La peine de mort jamais commuée resta exécutoire pendant « DIX (sic) années de détention. » Une décennie d’intense angoisse. Adrien ‘‘fusillable’’ à tout moment, car « La veulerie, les mesquineries, la cupidité et les méchancetés des hommes trouvent un terreau fertile dans les personnes frappées par l’épreuve de la prison ». Pour tenir, comme avant la prison, Adrien pratiquait l’occultisme, disait moult incantations magiques. Mais un jour…
« Cela s’est passé un matin. Sans aucune préparation. Sans aucune planification. Une minute avant, je ne savais pas !… Je m’assieds sur le bord du lit. Je cherche des cartons dans mes affaires ; je les vide de leur contenu. Il m’a fallu 3 cartons ! J’entreprends de me délester de tout ce que je portais sur moi, ceinture, talismans, tout ce que j’avais sous mon oreiller, sous mon lit. Tout ce que j’utilisais, parfums, poudres, liquides, savons, etc. Plus tard, par les soins d’un ami, je les ferai partir discrètement de la prison et les ferai enfouillir dans un trou profond. » Et le narrateur, qui a signé en juin 2018 le livre intitulé « DANS UNE CELLULE DE PRISON J’AI VU LE SEIGNEUR », Adrien de conclure : « Le Christ m’envahit ! J’étais envahi par le Christ ! » Et l’on pense à Blaise Pascal : « L’an de grâce 1654.- Lundi 23 novembre. Dieu d’Abraham, Dieu d’Isaac, Dieu de Jacob, non des philosophes et des savants. Certitude. Certitude. Sentiment. Joie. Paix. Dieu de Jésus-Christ. » Extase de l’homme saisi par Divin.

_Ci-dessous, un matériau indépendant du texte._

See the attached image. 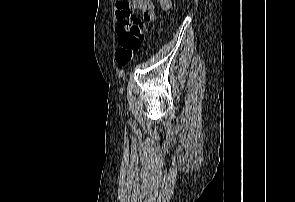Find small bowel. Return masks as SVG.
Listing matches in <instances>:
<instances>
[{"label": "small bowel", "mask_w": 295, "mask_h": 202, "mask_svg": "<svg viewBox=\"0 0 295 202\" xmlns=\"http://www.w3.org/2000/svg\"><path fill=\"white\" fill-rule=\"evenodd\" d=\"M159 7L168 11L172 7V0H158ZM155 6L151 0H117L115 10V31L123 32L130 24H142L136 12L141 11L145 21H152Z\"/></svg>", "instance_id": "c3829d8e"}]
</instances>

« A ma libération » (sans précision de date, événement banal ?), le Prince d’Abomey (une Princesse de Nikki avait fait le voyage pour saluer en prison son ‘‘frère’’ inconnu dont on lui avait dit le malheur, et elle portait tenue de Princesse, et elle avait apporté des cadeaux dignes du Prince), le Prince d’Abomey s’engagea avec la société civile. Membre très actif de Tansparency International-Bénin, il en devint le Président dans le sillage de Mgr Isidore de Souza. Le peuple le baptisa « Ça ne passera pas », formule devenue son leitmotiv dans les media pour stigmatiser une fraude énorme au sommet de l’Etat. Il n’avait plus sa vie à sauver. Elle était sauvée. Adrien se fit donc pourfendeur intrépide de toute corruption.
Le dimanche 4 septembre 2022, Adrien se portait bien et portait bien ses 88 ans. A la messe le matin, a-t-il fait écho en son cœur à l’Ancêtre Syméon venu à la rencontre du Christ au seuil du Temple ? « Maintenant, Souverain Maître, tu peux, selon ta parole, laisser ton serviteur s’en aller en paix ; car mes yeux ont vu ton salut, que tu as préparé à la face de tous les peuples. » Au crépuscule du soir, Adrien se sentit appelé : « Entre dans la joie de ton maître. » Et Adrien Ahanhanzo-Glèlè s’en alla vers le Dieu de sa foi et de son espérance.